DG: Have any of these ideas been tried?
CC: The big reform ideas have not been tried. One of the reforms that we have seen is the Teaching Health Center program and the teaching health center program was established in the Affordable Care Act and, compared to overall about a third of all residents staying in primary care teaching health centers, see over 60 percent of their residents stay in primary care. And then on top of that, they see 60 percent of their residents staying in medically underserved communities or in rural settings. So really good outcomes that show us that if you make smart investments, you can get the outcomes that communities really need.

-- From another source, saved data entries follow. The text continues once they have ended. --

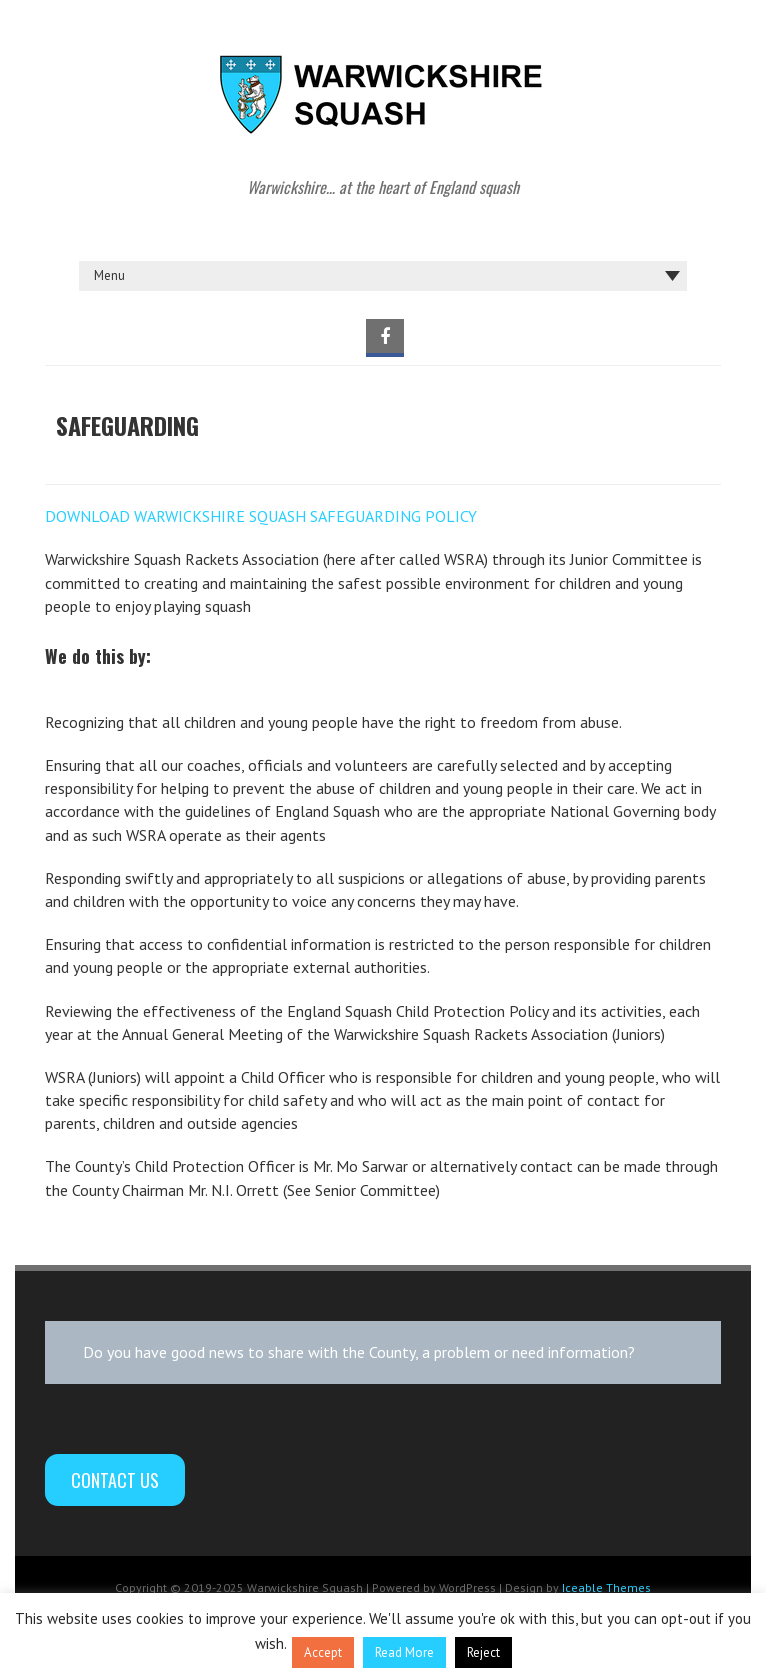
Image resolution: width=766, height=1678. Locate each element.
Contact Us (115, 1480)
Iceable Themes (606, 1587)
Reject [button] (483, 1652)
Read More (404, 1652)
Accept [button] (323, 1652)
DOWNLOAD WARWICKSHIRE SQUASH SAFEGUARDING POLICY (261, 516)
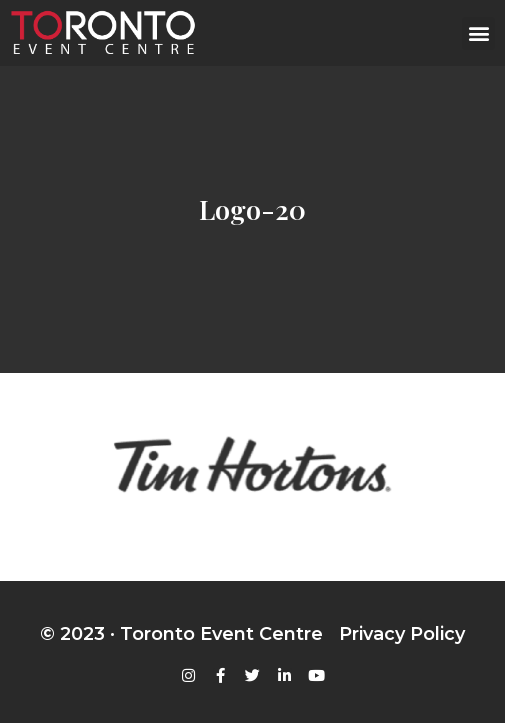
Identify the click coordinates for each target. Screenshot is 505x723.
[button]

DG: We talked with Atul Grover from the American Association of Medical Colleges, and he told us that by making changes to how Medicare funds residencies, it’s going to disrupt what happens at academic teaching hospitals, places that lots of us would agree are really important to our health care system. Here’s what he said:
AG: There’s stuff that should be done at the edges, but probably ought not to involve dismantling the basis of the system because our health care system is clunky. But you’re hard pressed to find anybody who would say we don’t have the best clinicians in the world. And I don’t think you want to disrupt that system.
DG: Do you think he’s right about the risks that come with making some of these changes to the funding formula for the residency program?
CC: I understand the fear of pulling back up to 30 percent of the funding, I don’t think anybody is proposing that we stop funding the largest academic medical centers. I think what people are proposing and asking is, can they do it with a little bit less support so that some of that funding can go to really address the inequities that are in the system right now and mean the difference between whether communities have a primary care doctor to go to, whether communities are going to have an OB-GYN or a family medicine doctor who can deliver their baby.
DG: When we think of Match Day, we tend to think of young, bright medical students so excited to find out where their training is gonna go next. This year though, with Coronavirus, Match Day is a reminder of how critical it is have enough doctors to meet the need.
BJ: Really, every Match Day is also about all of us, the patients those doctors will one day serve, or not.
DG: While residency funding is only one challenge to improving access to medical care, research shows it has a clear role to play.
BJ: Big changes would likely disrupt a training system that has produced some of the world’s great physicians. Many believe, though, that some disruption is necessary after relying on effectively the same funding formula for more than 50 years and expecting different results.
DG: Some states like Idaho are already taking steps to get those results. But when it comes to our federal tax dollars, we’re still spending billions on residencies that leave millions of people without access to the doctors they need.
I’m Bapu Jena.
DG: And I’m Dan Gorenstein. This is Tradeoffs.